What is needed: From the listing below, pull each line that includes "Millar".

Provided information:

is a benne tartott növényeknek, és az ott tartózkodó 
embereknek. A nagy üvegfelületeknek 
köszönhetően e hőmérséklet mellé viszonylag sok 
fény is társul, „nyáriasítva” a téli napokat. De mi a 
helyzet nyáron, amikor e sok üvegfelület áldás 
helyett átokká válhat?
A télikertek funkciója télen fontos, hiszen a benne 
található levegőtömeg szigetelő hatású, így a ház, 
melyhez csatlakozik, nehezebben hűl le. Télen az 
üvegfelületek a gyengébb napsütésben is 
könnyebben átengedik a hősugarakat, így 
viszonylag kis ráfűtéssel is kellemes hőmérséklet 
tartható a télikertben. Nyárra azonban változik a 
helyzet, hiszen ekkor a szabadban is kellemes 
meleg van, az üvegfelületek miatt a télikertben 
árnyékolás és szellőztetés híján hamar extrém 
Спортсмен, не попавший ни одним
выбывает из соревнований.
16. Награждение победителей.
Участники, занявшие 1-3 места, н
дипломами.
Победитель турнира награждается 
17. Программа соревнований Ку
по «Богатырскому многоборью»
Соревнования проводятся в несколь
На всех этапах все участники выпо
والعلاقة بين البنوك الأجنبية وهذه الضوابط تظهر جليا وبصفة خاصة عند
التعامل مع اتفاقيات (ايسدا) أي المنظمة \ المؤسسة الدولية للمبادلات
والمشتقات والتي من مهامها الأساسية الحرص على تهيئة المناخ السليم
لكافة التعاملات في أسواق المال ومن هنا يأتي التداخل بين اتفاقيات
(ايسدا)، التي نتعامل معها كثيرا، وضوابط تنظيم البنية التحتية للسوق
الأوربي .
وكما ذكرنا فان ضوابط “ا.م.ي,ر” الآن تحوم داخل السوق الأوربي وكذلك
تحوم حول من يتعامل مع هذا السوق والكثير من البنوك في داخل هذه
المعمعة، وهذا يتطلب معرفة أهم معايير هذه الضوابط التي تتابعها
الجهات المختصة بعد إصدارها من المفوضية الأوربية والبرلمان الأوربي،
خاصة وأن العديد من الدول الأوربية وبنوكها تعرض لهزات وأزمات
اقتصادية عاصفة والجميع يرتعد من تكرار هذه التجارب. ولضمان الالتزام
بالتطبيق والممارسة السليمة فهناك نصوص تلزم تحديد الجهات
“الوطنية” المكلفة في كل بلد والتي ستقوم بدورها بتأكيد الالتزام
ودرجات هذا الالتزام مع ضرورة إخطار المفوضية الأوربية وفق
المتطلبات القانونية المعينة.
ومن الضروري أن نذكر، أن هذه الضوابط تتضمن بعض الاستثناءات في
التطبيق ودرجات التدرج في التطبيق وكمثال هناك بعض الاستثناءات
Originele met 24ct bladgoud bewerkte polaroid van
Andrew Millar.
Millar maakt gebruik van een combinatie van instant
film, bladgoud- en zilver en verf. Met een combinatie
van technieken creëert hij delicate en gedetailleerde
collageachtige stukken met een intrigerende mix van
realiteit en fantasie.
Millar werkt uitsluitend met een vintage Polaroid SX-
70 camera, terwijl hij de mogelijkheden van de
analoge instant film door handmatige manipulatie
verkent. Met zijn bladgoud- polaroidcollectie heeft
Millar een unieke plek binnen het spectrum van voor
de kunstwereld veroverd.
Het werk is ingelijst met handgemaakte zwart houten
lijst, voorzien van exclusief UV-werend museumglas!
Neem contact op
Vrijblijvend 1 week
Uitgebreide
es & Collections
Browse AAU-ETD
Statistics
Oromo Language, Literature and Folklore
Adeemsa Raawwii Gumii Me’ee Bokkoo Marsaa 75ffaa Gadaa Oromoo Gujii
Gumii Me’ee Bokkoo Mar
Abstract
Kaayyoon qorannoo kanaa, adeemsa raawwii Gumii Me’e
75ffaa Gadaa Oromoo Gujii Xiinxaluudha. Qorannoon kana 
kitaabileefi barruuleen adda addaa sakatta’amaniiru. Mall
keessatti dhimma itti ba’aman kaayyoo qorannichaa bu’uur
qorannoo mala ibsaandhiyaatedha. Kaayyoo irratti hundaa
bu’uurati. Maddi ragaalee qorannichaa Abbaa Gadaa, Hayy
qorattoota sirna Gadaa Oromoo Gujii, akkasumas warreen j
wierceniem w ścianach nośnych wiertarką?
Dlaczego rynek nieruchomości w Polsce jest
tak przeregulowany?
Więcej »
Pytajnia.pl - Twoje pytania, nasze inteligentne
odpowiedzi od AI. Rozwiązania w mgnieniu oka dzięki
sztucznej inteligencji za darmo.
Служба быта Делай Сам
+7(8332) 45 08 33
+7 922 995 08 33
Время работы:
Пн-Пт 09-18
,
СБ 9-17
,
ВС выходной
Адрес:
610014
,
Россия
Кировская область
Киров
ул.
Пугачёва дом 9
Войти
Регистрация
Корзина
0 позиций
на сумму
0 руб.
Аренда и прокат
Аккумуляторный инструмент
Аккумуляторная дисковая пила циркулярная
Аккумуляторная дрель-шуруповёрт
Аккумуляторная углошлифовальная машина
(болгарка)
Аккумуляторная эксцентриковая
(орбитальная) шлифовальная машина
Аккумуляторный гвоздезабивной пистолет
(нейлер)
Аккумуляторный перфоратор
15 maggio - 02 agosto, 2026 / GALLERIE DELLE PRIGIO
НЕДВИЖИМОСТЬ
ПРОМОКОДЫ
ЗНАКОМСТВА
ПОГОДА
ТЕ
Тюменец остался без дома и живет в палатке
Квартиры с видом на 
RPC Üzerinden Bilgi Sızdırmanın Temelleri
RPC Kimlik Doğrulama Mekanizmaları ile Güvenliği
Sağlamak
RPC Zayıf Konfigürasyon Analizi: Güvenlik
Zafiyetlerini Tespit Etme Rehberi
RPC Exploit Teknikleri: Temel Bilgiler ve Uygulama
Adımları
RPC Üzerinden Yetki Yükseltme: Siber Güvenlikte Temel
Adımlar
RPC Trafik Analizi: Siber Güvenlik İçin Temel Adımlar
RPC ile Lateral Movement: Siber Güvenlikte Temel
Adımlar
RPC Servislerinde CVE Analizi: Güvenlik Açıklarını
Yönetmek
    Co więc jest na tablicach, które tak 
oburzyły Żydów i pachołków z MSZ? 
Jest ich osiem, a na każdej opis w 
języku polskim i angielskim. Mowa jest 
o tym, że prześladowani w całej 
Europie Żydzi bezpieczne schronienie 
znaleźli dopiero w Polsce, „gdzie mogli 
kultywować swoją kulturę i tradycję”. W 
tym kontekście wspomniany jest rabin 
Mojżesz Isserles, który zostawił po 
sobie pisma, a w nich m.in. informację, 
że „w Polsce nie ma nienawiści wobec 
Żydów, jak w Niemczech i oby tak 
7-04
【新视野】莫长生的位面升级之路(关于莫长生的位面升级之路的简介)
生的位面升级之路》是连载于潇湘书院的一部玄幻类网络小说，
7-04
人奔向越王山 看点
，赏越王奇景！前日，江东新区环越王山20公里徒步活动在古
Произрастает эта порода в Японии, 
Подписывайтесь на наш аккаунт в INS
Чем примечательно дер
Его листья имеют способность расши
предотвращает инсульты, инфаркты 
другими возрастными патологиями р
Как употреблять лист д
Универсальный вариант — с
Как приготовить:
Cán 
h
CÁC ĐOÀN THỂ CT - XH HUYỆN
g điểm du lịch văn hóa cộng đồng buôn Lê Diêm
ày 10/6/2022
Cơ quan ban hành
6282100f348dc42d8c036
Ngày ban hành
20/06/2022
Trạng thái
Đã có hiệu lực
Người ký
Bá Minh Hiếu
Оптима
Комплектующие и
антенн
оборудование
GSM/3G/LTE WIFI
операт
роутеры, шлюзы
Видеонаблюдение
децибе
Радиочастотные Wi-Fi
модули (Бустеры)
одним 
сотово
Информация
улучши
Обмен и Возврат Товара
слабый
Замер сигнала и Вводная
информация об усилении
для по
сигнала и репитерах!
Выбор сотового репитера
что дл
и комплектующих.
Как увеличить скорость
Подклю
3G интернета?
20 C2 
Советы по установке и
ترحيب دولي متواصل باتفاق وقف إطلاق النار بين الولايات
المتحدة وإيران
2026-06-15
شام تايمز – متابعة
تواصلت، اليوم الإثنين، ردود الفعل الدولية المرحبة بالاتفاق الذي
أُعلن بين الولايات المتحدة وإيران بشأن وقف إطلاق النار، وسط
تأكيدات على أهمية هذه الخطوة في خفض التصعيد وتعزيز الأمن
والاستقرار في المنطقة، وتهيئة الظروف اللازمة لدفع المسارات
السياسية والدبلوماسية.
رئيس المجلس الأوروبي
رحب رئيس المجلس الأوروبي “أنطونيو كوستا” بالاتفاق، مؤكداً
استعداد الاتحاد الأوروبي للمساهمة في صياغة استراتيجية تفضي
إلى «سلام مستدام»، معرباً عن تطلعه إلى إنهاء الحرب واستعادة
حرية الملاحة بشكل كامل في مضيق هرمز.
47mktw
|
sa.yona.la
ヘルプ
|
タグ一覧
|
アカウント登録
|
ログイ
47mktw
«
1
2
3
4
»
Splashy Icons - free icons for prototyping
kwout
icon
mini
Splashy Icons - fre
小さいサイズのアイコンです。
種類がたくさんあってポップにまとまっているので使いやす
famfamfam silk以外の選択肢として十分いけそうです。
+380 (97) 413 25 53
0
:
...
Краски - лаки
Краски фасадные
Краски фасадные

Task solution:
Andrew Millar.
Millar maakt gebruik van een combinatie van instant
Millar werkt uitsluitend met een vintage Polaroid SX-
Millar een unieke plek binnen het spectrum van voor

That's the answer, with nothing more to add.